▸ **TASK TO COMPLETE**:
Your copy should hold only the lines from the one holding "26-28 mars 1999 : Foire-exposition (297, 370)" through the last line of the records below, both included, each exact and with no pictures.

▸ **EXTRACTED INFORMATION**:

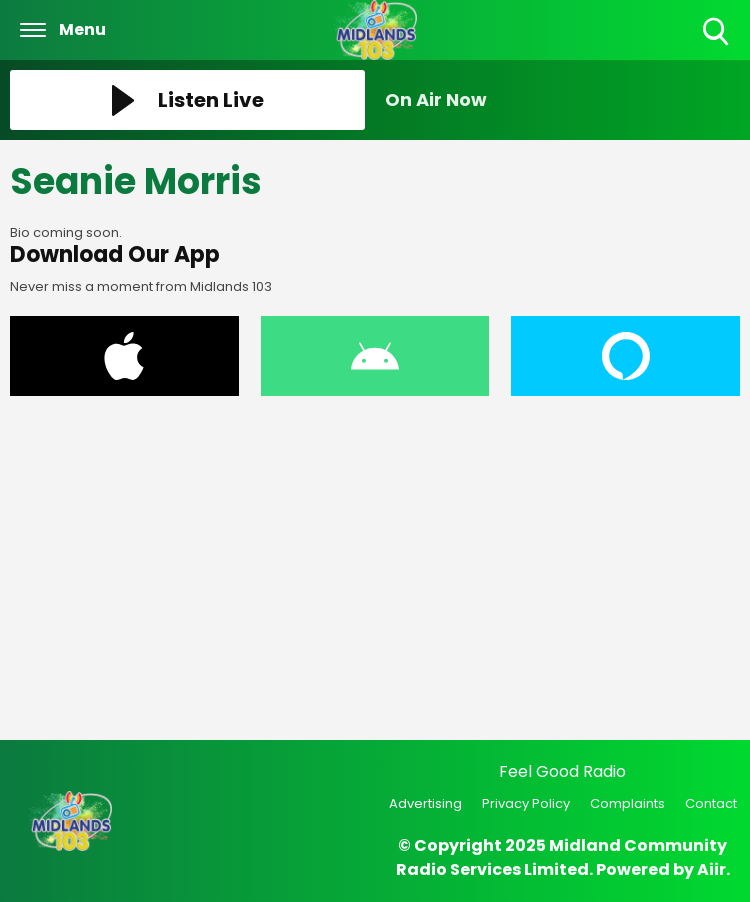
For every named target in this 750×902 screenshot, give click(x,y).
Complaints (627, 803)
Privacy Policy (526, 803)
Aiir (711, 869)
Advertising (425, 803)
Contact (711, 803)
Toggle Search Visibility (717, 32)
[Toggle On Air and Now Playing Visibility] (562, 100)
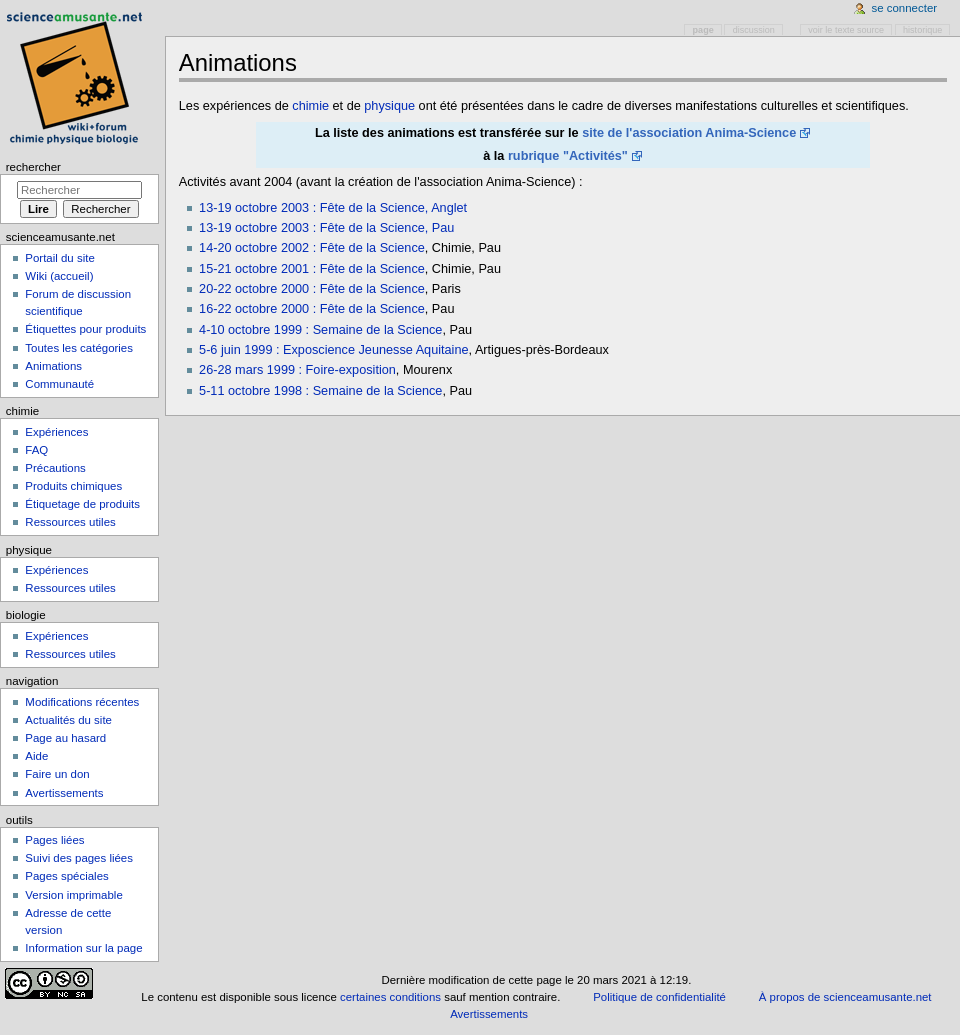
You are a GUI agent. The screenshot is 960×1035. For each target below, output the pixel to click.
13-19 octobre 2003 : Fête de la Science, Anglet (333, 208)
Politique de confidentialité (659, 997)
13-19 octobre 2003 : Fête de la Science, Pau (326, 228)
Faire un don (57, 774)
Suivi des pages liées (79, 858)
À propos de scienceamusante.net (845, 997)
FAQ (36, 450)
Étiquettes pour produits (85, 329)
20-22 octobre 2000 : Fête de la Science (312, 289)
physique (389, 106)
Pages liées (54, 840)
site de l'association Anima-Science (689, 133)
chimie (310, 106)
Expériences (56, 432)
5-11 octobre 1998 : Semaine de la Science (320, 391)
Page (703, 30)
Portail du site (59, 258)
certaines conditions (390, 997)
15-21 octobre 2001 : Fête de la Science (312, 269)
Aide (36, 756)
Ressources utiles (70, 522)
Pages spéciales (66, 876)
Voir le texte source (846, 30)
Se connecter (905, 8)
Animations (53, 366)
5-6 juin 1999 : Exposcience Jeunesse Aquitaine (333, 350)
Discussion (754, 30)
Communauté (59, 384)
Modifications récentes (82, 702)
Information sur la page (83, 948)
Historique (922, 30)
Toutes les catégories (79, 348)
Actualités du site (68, 720)
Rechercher (33, 167)
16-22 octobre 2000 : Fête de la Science (312, 309)
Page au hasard (65, 738)
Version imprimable (73, 895)
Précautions (55, 468)
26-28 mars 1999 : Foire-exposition (297, 370)
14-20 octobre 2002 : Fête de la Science (312, 248)
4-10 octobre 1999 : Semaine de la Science (320, 330)
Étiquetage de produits (82, 504)
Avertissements (64, 793)
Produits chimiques (73, 486)
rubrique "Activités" (568, 156)
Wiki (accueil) (59, 276)
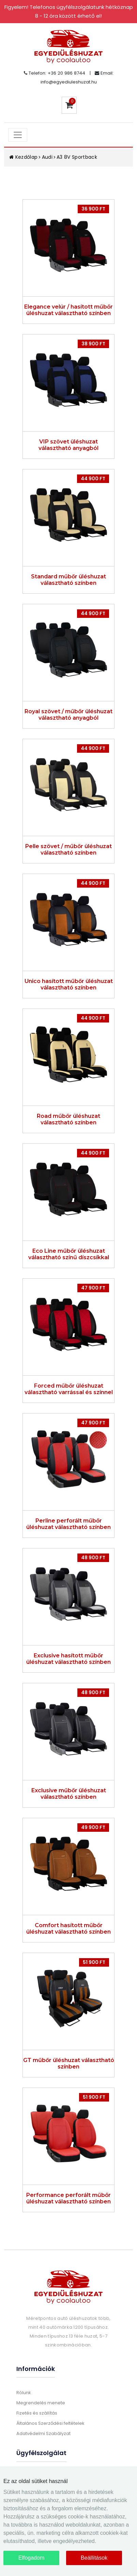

▸ **ANSWER AREA**:
26-28 mars 1999 : Foire-exposition (297, 370)
14-20 octobre 2002 : Fête de la Science (312, 248)
4-10 octobre 1999 : Semaine de la Science (320, 330)
Étiquetage de produits (82, 504)
Avertissements (64, 793)
Produits chimiques (73, 486)
rubrique "Activités" (568, 156)
Wiki (accueil) (59, 276)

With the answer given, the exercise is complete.